Imagine Redis is down and every connection attempt is timing out. Each timeout is 2 seconds long. Response times will be incredibly slow, since requests are waiting for the service to timeout. Additionally, during that time the request is doing nothing useful and will keep the thread busy.
Utilization, the percentage of a worker’s maximum available working capacity, increases indefinitely as the request queue builds up, resulting in a utilization graph like this:
Utilization during service outrage
A worker which had a request processing rate of 5 requests per second now can only process half a request per second. That’s a tenfold decrease in throughput! With utilization this high, the service can be considered completely down. This is unacceptable for production level standards.
Semian Circuit Breaker
At Shopify, this fallback utilization problem is solved by Semian Circuit Breaker. This is a circuit breaker implementation written by Shopify. The circuit breaker pattern is based on a simple observation: if a timeout is observed for a given service one or more times, it’s likely to continue to timeout until that service recovers. Instead of hitting the timeout repeatedly, the resource is marked as dead and an exception is raised instantly on any call to it.

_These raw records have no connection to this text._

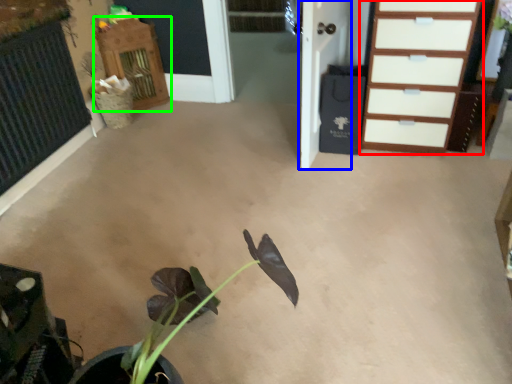 Question: Based on their relative distances, which object is nearer to chest of drawers (highlighted by a red box)? Choose from door (highlighted by a blue box) and dresser (highlighted by a green box).

Choices:
 (A) door
 (B) dresser

Answer: (A) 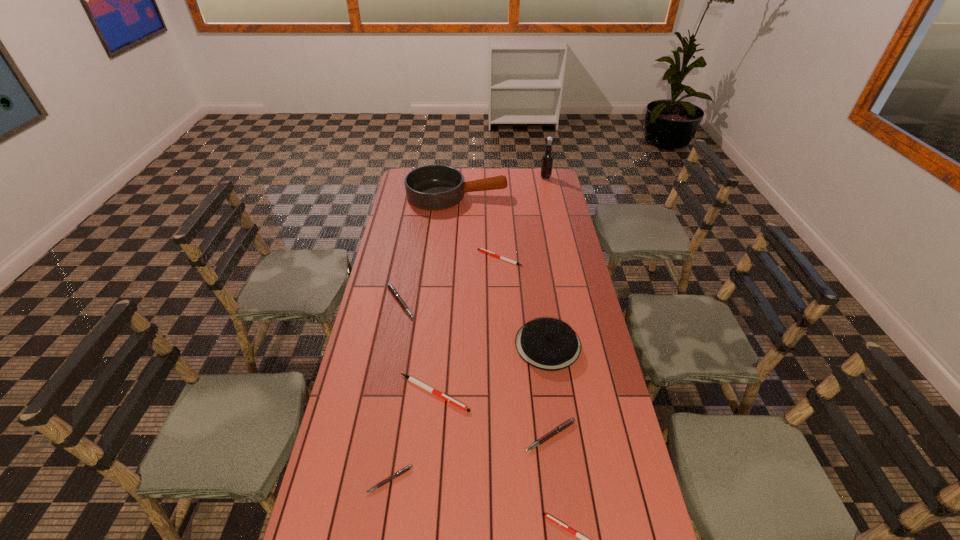 Locate an element on the screen. The width and height of the screenshot is (960, 540). the sixth closest object to the rightmost pink pen is located at coordinates (481, 249).

Locate which pen is the third closest to the smallest pink pen. Please provide its 2D coordinates. Your answer should be formatted as a tuple, i.e. [(x, y)], where the tuple contains the x and y coordinates of a point satisfying the conditions above.

[(584, 539)]

This screenshot has width=960, height=540. I want to click on pen that stands as the fourth closest to the second smallest pink pen, so click(391, 288).

At what (x,y) coordinates should I click in order to perform the action: click on pink pen that is the third closest to the leftmost white pen. Please return your answer as a coordinate pair (x, y). Looking at the image, I should click on (391, 288).

Choose which pink pen is the second nearest neighbor to the smallest pink pen. Please provide its 2D coordinates. Your answer should be formatted as a tuple, i.e. [(x, y)], where the tuple contains the x and y coordinates of a point satisfying the conditions above.

[(391, 288)]

Identify the location of white pen that is the closest to the tallest object. The height and width of the screenshot is (540, 960). pos(481,249).

Select which white pen is the closest to the third farthest object. Please provide its 2D coordinates. Your answer should be formatted as a tuple, i.e. [(x, y)], where the tuple contains the x and y coordinates of a point satisfying the conditions above.

[(410, 378)]

At what (x,y) coordinates should I click in order to perform the action: click on free spot that satisfies the following two spatial constraints: 1. on the back side of the pancake; 2. at the nib of the farthest pink pen. Please return your answer as a coordinate pair (x, y). The height and width of the screenshot is (540, 960). Looking at the image, I should click on (541, 302).

This screenshot has height=540, width=960. In order to click on free location that satisfies the following two spatial constraints: 1. on the back side of the pancake; 2. on the handle side of the eighth shortest object in this screenshot , I will do `click(526, 195)`.

Locate an element on the screen. Image resolution: width=960 pixels, height=540 pixels. free location that satisfies the following two spatial constraints: 1. on the clicker of the seventh nearest object; 2. on the left side of the pancake is located at coordinates (505, 345). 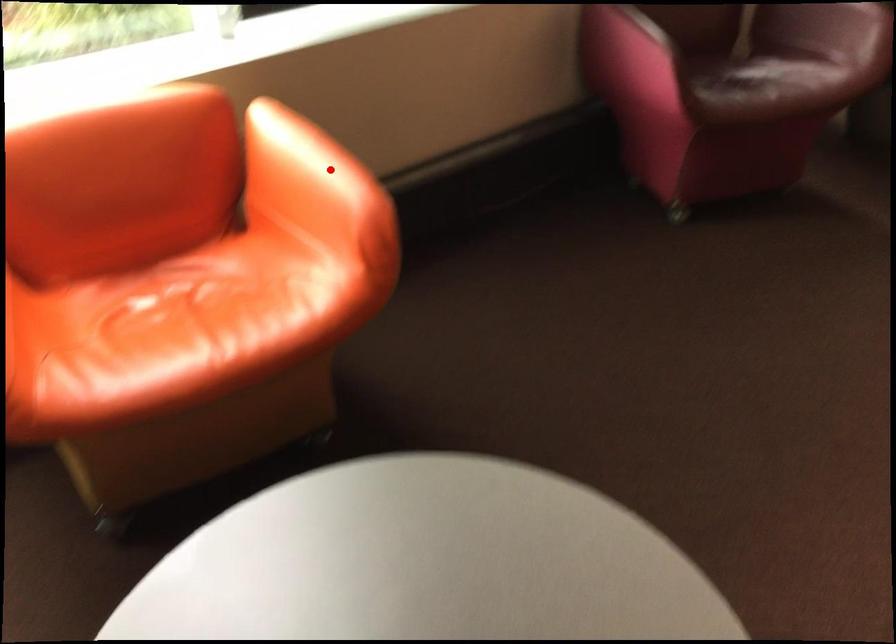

I'm looking at this from the configuration perspective of Semian circuit breaker but another notable circuit breaker library is Hystrix by Netflix. The core functionality of their circuit breaker is the same, however, it has less available parameters for tuning which means, as you will learn below, it can completely lose its effectiveness for capacity preservation.
A circuit breaker can take the above utilization graph and turn it into something more stable.
Utilization during service outage with a circuit breaker
The utilization climbs for some time before the circuit breaker opens. Once open, the utilization stabilizes so the user may only experience some slight request delays which is much better.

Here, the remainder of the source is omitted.